I timori di una rimozione degli acquisti del Qe, per quanto progressiva, stanno spingendo i tassi all’insù, sia “core” sia periferici. Nel meeting di dicembre la Bce quasi certamente annuncerà la prosecuzione del Qe oltre marzo 2017 e una revisione delle regole operative del programma. Ma resta ancora incerto se sarà mantenuta l'attuale cifra di acquisti mensili di 80 miliardi, una decisione probabilmente dipendente dall'andamento dei prossimi dati macro.
Si concludono i collocamenti di fine mese con l'offerta a medio-lungo di Btp 1 novembre 2021 e del decennale 1 dicembre 2026 e del nuovo CctEu 15 febbraio 2024.
Dati di inflazione tedesca in giornata.
Nel pomeriggio passano in primissimo piano i dati Usa, ovviamente in chiave Fed, con la lettura 'advance' del Pil nei tre mesi al 30 settembre: il consensus è per una crescita annualizzata del 2,5%, quindi in accelerazione rispetto all'1,4% del secondo trimestre.
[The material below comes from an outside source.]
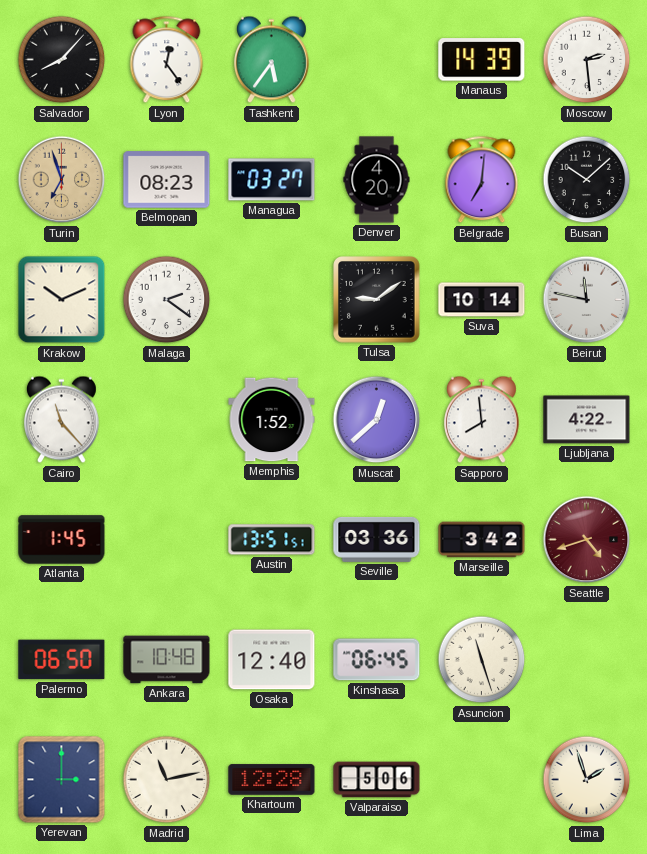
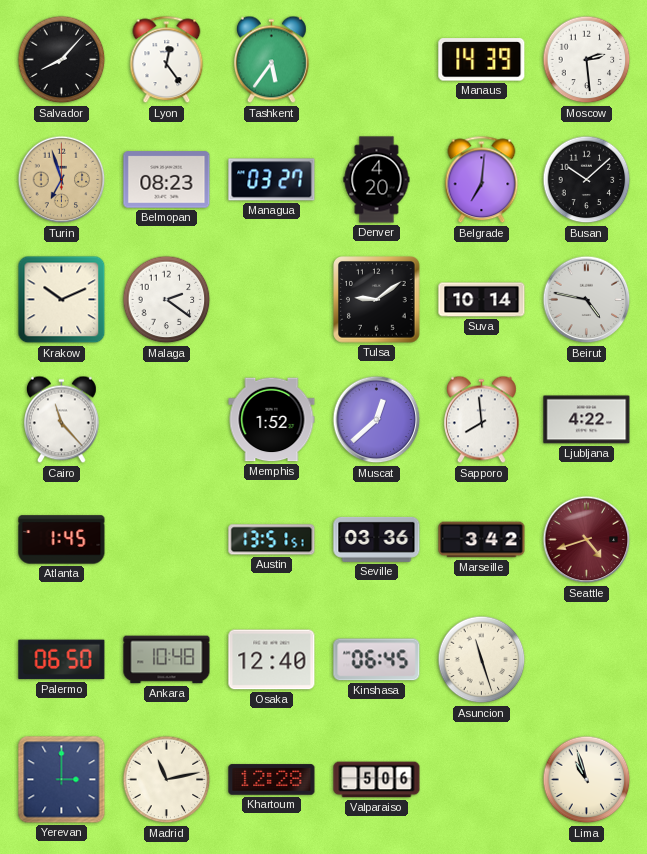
Beirut: 11:47 -> 4:47
Lima: 1:57 -> 10:57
Segue la lettura finale dell'indice sulla fiducia dei consumatori a cura dell'Università di Michigan per ottobre.
Prezzi petroliferi poco variati questa mattina ma comunque avviati ad una perdita complessiva sulla settimana di oltre il 2%. Gli operatori restano incerti sulla reale capacità dell'Opec di gestire in maniera efficace e coordinata il recente accordo per la riduzione della produzione.
DATI MACROECONOMICI
GERMANIA
Stima prezzi consumo ottobre
ZONA EURO
Economic sentiment ottobre
Fiducia consumatori finale ottobre
USA
Stima 'advance' Pil trim3
Core Pce trim3 (14,30) - attesa 1,6%.
Università Michigan,
ASTE DI TITOLI DI STATO
ITALIA
Btp 5 anni scadenza 1/11/2021 cedola 0,35%; 10 anni 1/12/2026 1,25% e Ccteu 15/2/2024.
EUROPA
Francia, DBRS si pronuncia su rating sovrano.
Gran Bretagna, S&P si pronuncia su rating sovrano.
Olanda, Moody's si pronuncia su rating sovrano.